DATA SUPPLIED: Begin

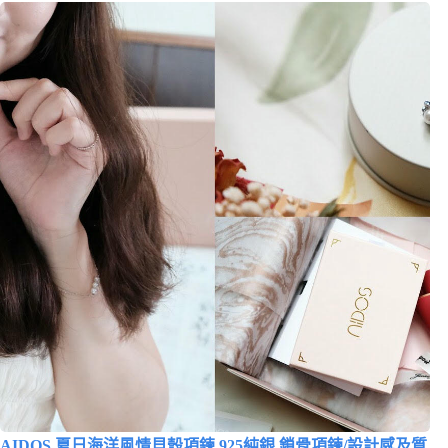
AIDOS 夏日海洋風情貝殼項鍊 925純銀 鎖骨項鍊/設計感及質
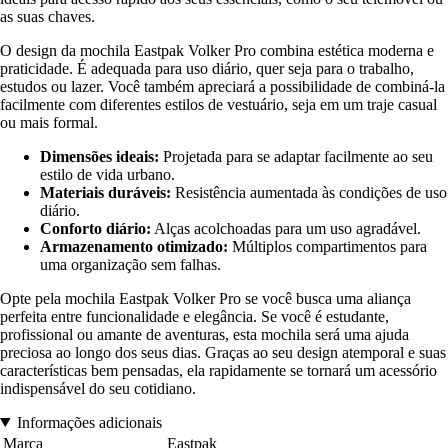
as suas chaves.
O design da mochila Eastpak Volker Pro combina estética moderna e
praticidade. É adequada para uso diário, quer seja para o trabalho,
estudos ou lazer. Você também apreciará a possibilidade de combiná-la
facilmente com diferentes estilos de vestuário, seja em um traje casual
ou mais formal.
Dimensões ideais:
Projetada para se adaptar facilmente ao seu
estilo de vida urbano.
Materiais duráveis:
Resistência aumentada às condições de uso
diário.
Conforto diário:
Alças acolchoadas para um uso agradável.
Armazenamento otimizado:
Múltiplos compartimentos para
uma organização sem falhas.
Opte pela mochila Eastpak Volker Pro se você busca uma aliança
perfeita entre funcionalidade e elegância. Se você é estudante,
profissional ou amante de aventuras, esta mochila será uma ajuda
preciosa ao longo dos seus dias. Graças ao seu design atemporal e suas
características bem pensadas, ela rapidamente se tornará um acessório
indispensável do seu cotidiano.
Informações adicionais
Marca
Eastpak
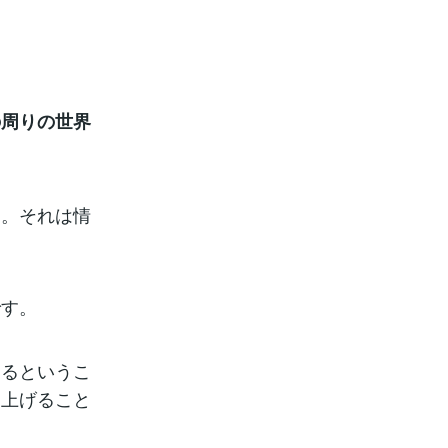
の周りの世界
す。それは情
です。
くるというこ
に上げること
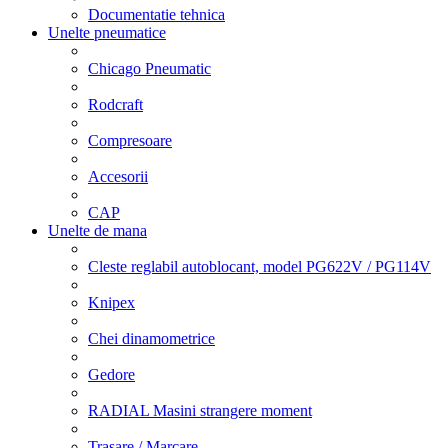
Documentatie tehnica
Unelte pneumatice
Chicago Pneumatic
Rodcraft
Compresoare
Accesorii
CAP
Unelte de mana
Cleste reglabil autoblocant, model PG622V / PG114V
Knipex
Chei dinamometrice
Gedore
RADIAL Masini strangere moment
Trasare / Marcare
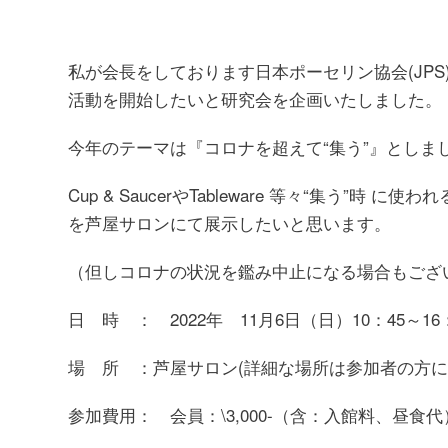
私が会長をしております日本ポーセリン協会(JPS
活動を開始したいと研究会を企画いたしました。
今年のテーマは『コロナを超えて“集う”』としま
Cup & SaucerやTableware 等々“集う”時 
を芦屋サロンにて展示したいと思います。
（但しコロナの状況を鑑み中止になる場合もござ
日 時 ： 2022年 11月6日（日）10：45～16
場 所 ：芦屋サロン(詳細な場所は参加者の方
参加費用： 会員：\3,000-（含：入館料、昼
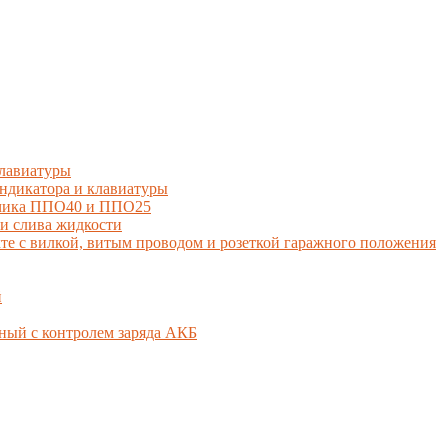
лавиатуры
дикатора и клавиатуры
тчика ППО40 и ППО25
и слива жидкости
 с вилкой, витым проводом и розеткой гаражного положения
й
ный с контролем заряда АКБ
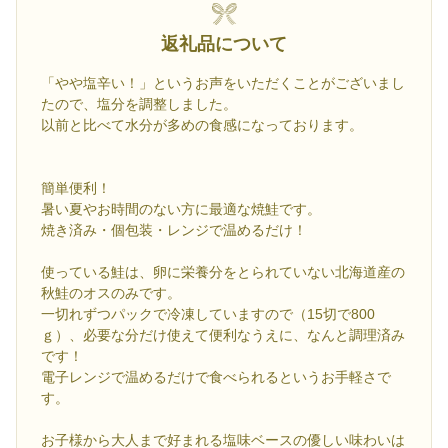
返礼品について
「やや塩辛い！」というお声をいただくことがございまし
たので、塩分を調整しました。
以前と比べて水分が多めの食感になっております。
簡単便利！
暑い夏やお時間のない方に最適な焼鮭です。
焼き済み・個包装・レンジで温めるだけ！
使っている鮭は、卵に栄養分をとられていない北海道産の
秋鮭のオスのみです。
一切れずつパックで冷凍していますので（15切で800
ｇ）、必要な分だけ使えて便利なうえに、なんと調理済み
です！
電子レンジで温めるだけで食べられるというお手軽さで
す。
お子様から大人まで好まれる塩味ベースの優しい味わいは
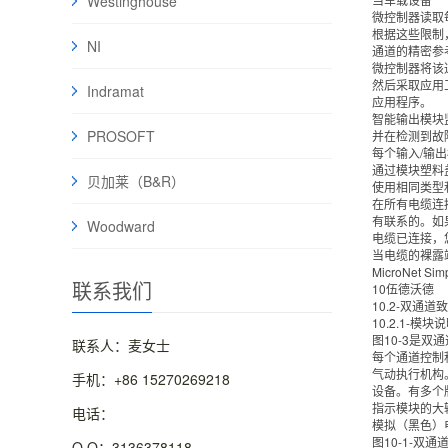
Westinghouse
微控制器读取
根据这些限制
NI
通道的精密参
微控制器将该
然后采取应用
Indramat
应用程序。
智能输出模块
PROSOFT
并在检测到故
每个输入/输
通过模块塑料
贝加莱（B&R）
使用相同类型
在所有电缆连
有联系的。如
Woodward
电缆已连接，
当电缆的裸露
MicroNet Si
联系我们
10伍德沃德
10.2-双通
10.2.1-模块
图10-3是
联系人：麦女士
每个通道控制
气动执行机构
手机：+86 15270269218
设备。有多个
指示模块的大
电话：
模拟（黑色）
图10-1-双
Q Q：3136378118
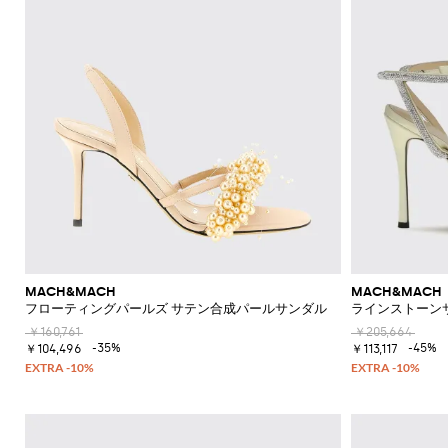
MACH&MACH
MACH&MACH
フローティングパールズ サテン合成パールサンダル
ラインストーン
￥160,761
￥205,664
-35%
-45%
￥104,496
￥113,117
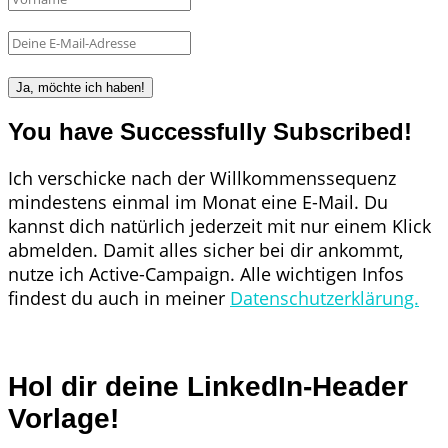
Ja, möchte ich haben!
You have Successfully Subscribed!
Ich verschicke nach der Willkommenssequenz
mindestens einmal im Monat eine E-Mail. Du
kannst dich natürlich jederzeit mit nur einem Klick
abmelden. Damit alles sicher bei dir ankommt,
nutze ich Active-Campaign. Alle wichtigen Infos
findest du auch in meiner
Datenschutzerklärung.
Hol dir deine LinkedIn-Header
Vorlage!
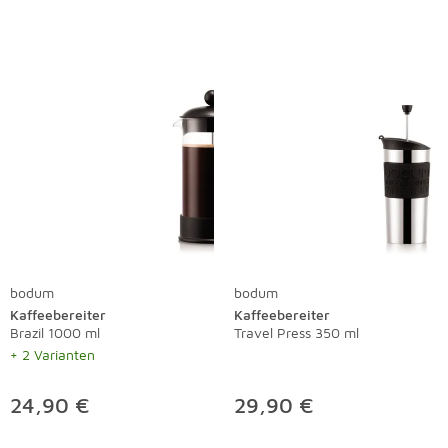
bodum
bodum
Kaffeebereiter
Kaffeebereiter
Brazil 1000 ml
Travel Press 350 ml
+ 2 Varianten
24,90 €
29,90 €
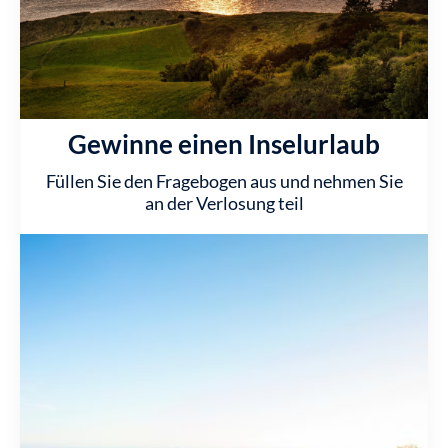
Gewinne einen Inselurlaub
Füllen Sie den Fragebogen aus und nehmen Sie
an der Verlosung teil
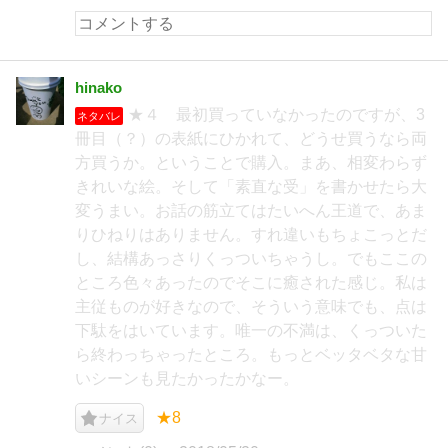
hinako
★４ 最初買っていなかったのですが、3
ネタバレ
冊目（？）の表紙にひかれて、どうせ買うなら両
方買うか。ということで購入。まあ、相変わらず
きれいな絵。そして「素直な受」を書かせたら大
変うまい。お話の筋立てはたいへん王道で、あま
りひねりはありません。すれ違いもちょこっとだ
し、結構あっさりくっついちゃうし。でもここの
ところ色々あったのでそこに癒された感じ。私は
主従ものが好きなので、そういう意味でも、点は
下駄をはいています。唯一の不満は、くっついた
ら終わっちゃったところ。もっとベッタベタな甘
いシーンも見たかったかなー。
★8
ナイス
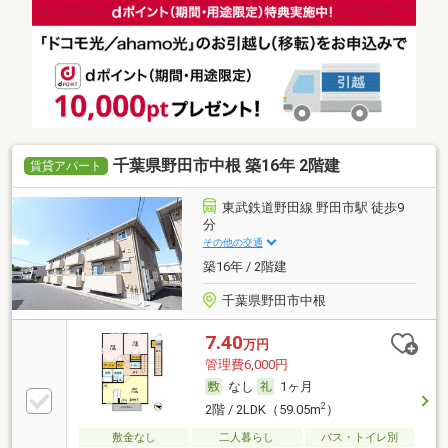
千葉県野田市中根 築16年 2階建
賃貸アパート
東武鉄道野田線 野田市駅 徒歩9
分
その他の交通
築16年 / 2階建
千葉県野田市中根
7.40
万円
管理費6,000円
なし
1ヶ月
2
2階 / 2LDK（59.05m
）
敷金なし
二人暮らし
バス・トイレ別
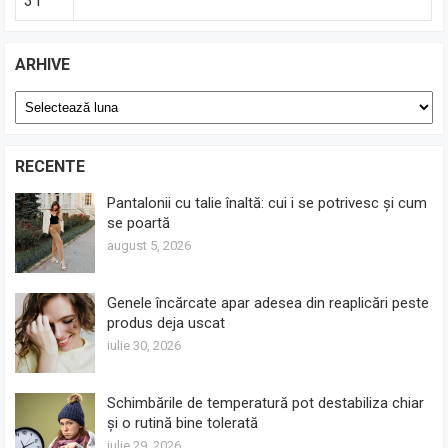
31
ARHIVE
Arhive
RECENTE
Pantalonii cu talie înaltă: cui i se potrivesc și cum
se poartă
august 5, 2026
Genele încărcate apar adesea din reaplicări peste
produs deja uscat
iulie 30, 2026
Schimbările de temperatură pot destabiliza chiar
și o rutină bine tolerată
iulie 29, 2026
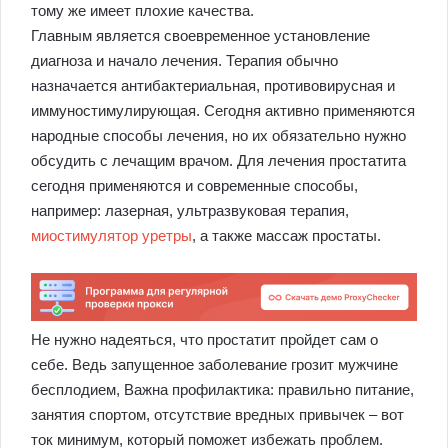
тому же имеет плохие качества.
Главным является своевременное установление
диагноза и начало лечения. Терапия обычно
назначается антибактериальная, противовирусная и
иммуностимулирующая. Сегодня активно применяются
народные способы лечения, но их обязательно нужно
обсудить с лечащим врачом. Для лечения простатита
сегодня применяются и современные способы,
например: лазерная, ультразвуковая терапия,
миостимулятор уретры
, а также массаж простаты.
Не нужно надеяться, что простатит пройдет сам о
себе. Ведь запущенное заболевание грозит мужчине
бесплодием, Важна профилактика: правильно питание,
занятия спортом, отсутствие вредных привычек – вот
ток минимум, который поможет избежать проблем.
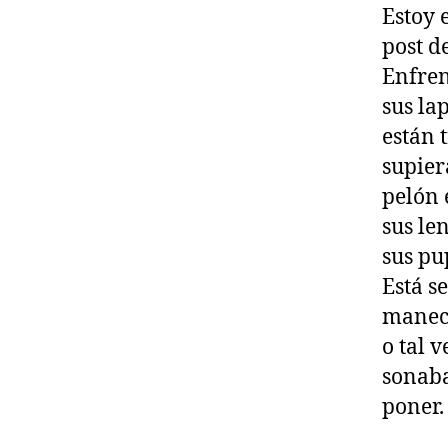
Estoy 
post de
Enfren
sus la
están 
supier
pelón 
sus len
sus pu
Está s
maneci
o tal 
sonaba
poner.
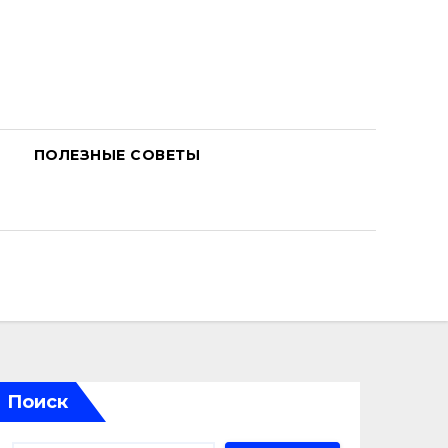
ПОЛЕЗНЫЕ СОВЕТЫ
Поиск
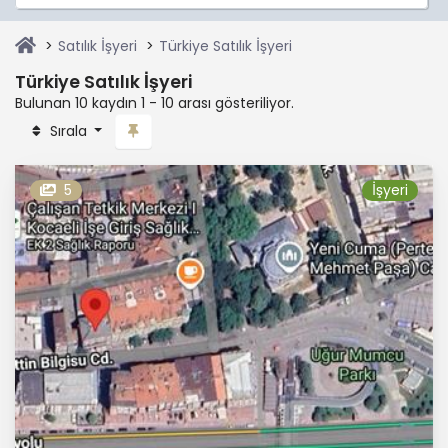
Satılık İşyeri
Türkiye Satılık İşyeri
Türkiye Satılık İşyeri
Bulunan 10 kaydın 1 - 10 arası gösteriliyor.
Sırala
5
İşyeri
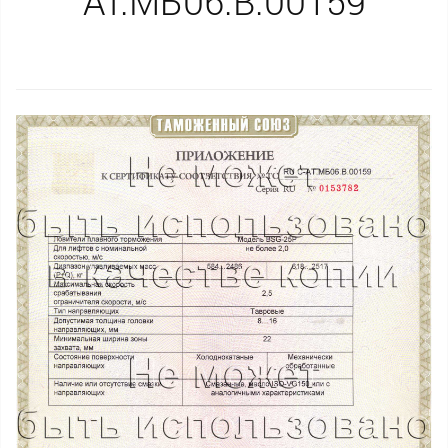
AT.МБ06.B.00159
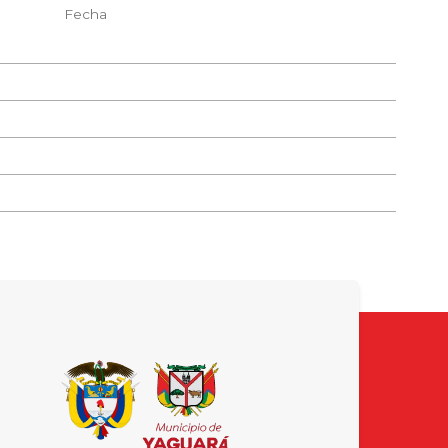
Fecha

DATA SUPPLIED: End

▸ PROBLEM REQUIREMENTS
In the records above, find the line containing "Cup & SaucerやTableware" and the line containing "以前と比べて水分が多めの食感になっております。", then give both of them again word for word along with every line between. Omit any pictures.

▸ RESULT BELOW
Cup & SaucerやTableware 等々“集う”時 
を芦屋サロンにて展示したいと思います。
（但しコロナの状況を鑑み中止になる場合もござ
日 時 ： 2022年 11月6日（日）10：45～16
場 所 ：芦屋サロン(詳細な場所は参加者の方
参加費用： 会員：\3,000-（含：入館料、昼
лавиатуры
дикатора и клавиатуры
тчика ППО40 и ППО25
и слива жидкости
 с вилкой, витым проводом и розеткой гаражного положения
й
ный с контролем заряда АКБ
返礼品について
「やや塩辛い！」というお声をいただくことがございまし
たので、塩分を調整しました。
以前と比べて水分が多めの食感になっております。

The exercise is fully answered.